Singapore is often considered to have one of the most open economies in the world, but its relationship with the crypto industry has been mixed as of late. The fintech politician believes the city-state will deal with any wrongdoing “brutally and relentlessly.”
Crackdown on bad behavior in crypto
Speaking to the Financial Times, Sopnendu Mohanty, Chief Fintech Officer of the Monetary Authority of Singapore (MAS), said the focus will be on cracking down on bad behavior in the crypto industry, adding that the central bank does not tolerate such market participants.
“When someone has done something bad, we are brutal and unrelentingly tough.”
Needless to say, Terra’s collapse, a harbinger of this month’s rapid sell-off, has forced regulators to harden their stance on the industry.

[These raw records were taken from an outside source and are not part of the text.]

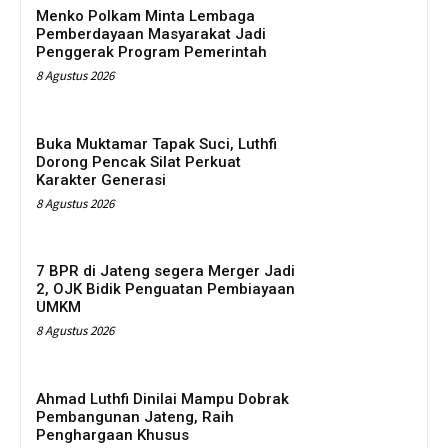
Menko Polkam Minta Lembaga
Pemberdayaan Masyarakat Jadi
Penggerak Program Pemerintah
8 Agustus 2026
Buka Muktamar Tapak Suci, Luthfi
Dorong Pencak Silat Perkuat
Karakter Generasi
8 Agustus 2026
7 BPR di Jateng segera Merger Jadi
2, OJK Bidik Penguatan Pembiayaan
UMKM
8 Agustus 2026
Ahmad Luthfi Dinilai Mampu Dobrak
Pembangunan Jateng, Raih
Penghargaan Khusus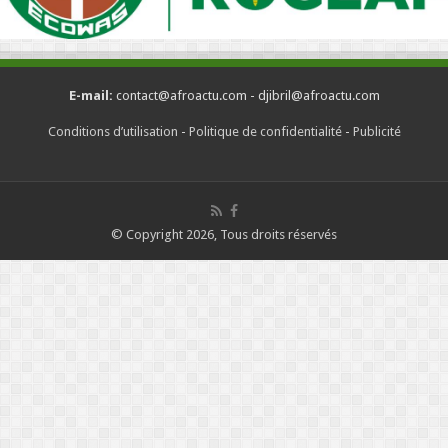
E-mail:
contact@afroactu.com - djibril@afroactu.com
Conditions d’utilisation
-
Politique de confidentialité
-
Publicité
© Copyright 2026, Tous droits réservés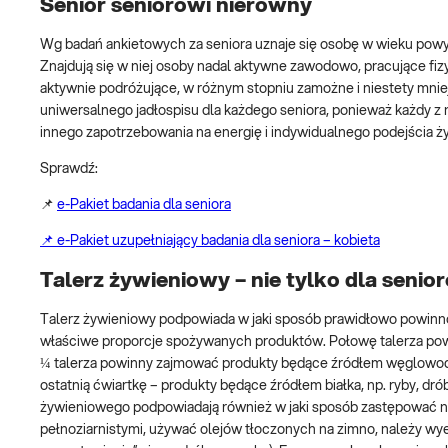
Senior seniorowi nierówny
Wg badań ankietowych za seniora uznaje się osobę w wieku powyż
Znajdują się w niej osoby nadal aktywne zawodowo, pracujące fiz
aktywnie podróżujące, w różnym stopniu zamożne i niestety mni
uniwersalnego jadłospisu dla każdego seniora, ponieważ każdy z
innego zapotrzebowania na energię i indywidualnego podejścia 
Sprawdź:
📌
e-Pakiet badania dla seniora
📌 e-Pakiet uzupełniający badania dla seniora – kobieta
Talerz żywieniowy – nie tylko dla senio
Talerz żywieniowy podpowiada w jaki sposób prawidłowo powinn
właściwe proporcje spożywanych produktów. Połowę talerza p
¼ talerza powinny zajmować produkty będące źródłem węglowodan
ostatnią ćwiartkę – produkty będące źródłem białka, np. ryby, dró
żywieniowego podpowiadają również w jaki sposób zastępować ni
pełnoziarnistymi, używać olejów tłoczonych na zimno, należy wy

Mohanty believes the world at large is “lost in private currency,” fueling the ongoing turmoil in the market.
He admitted that Singapore has imposed an “excruciatingly slow” and “extremely draconian due diligence process” for licensing crypto-related companies. The boss also said:
“We were welcomed by many cryptocurrencies shouted at for not being friendly. My answer was: friendly for what? Friendly to a real economy or friendly to an unreal economy?”
Singapore has seen several crypto companies relocate to the Middle East this year. Many of these companies cited licensing delays and repeated warnings from authorities that they do not want retail investors to invest funds in crypto due to excessive risk.
Crypto exchanges ByBit and Binance, as well as hedge fund Three Arrows Capital, abandoned plans to do business in the country and moved to Dubai instead.
After the exodus of important market players, Singapore’s Deputy Prime Minister Heng Swee Keat announced the launch of the “Project Guardian”. The collaborative initiative aims to promote applications based on asset tokenization and decentralized finance (DeFi) are based. As part of Project Guardian, MAS will work with top banks, digital asset companies and digital infrastructure companies.
Three companies acquire the license to operate in the country
Despite the heightened stance, CryptoCom received approval in principle from the MAS to offer payment services within the country.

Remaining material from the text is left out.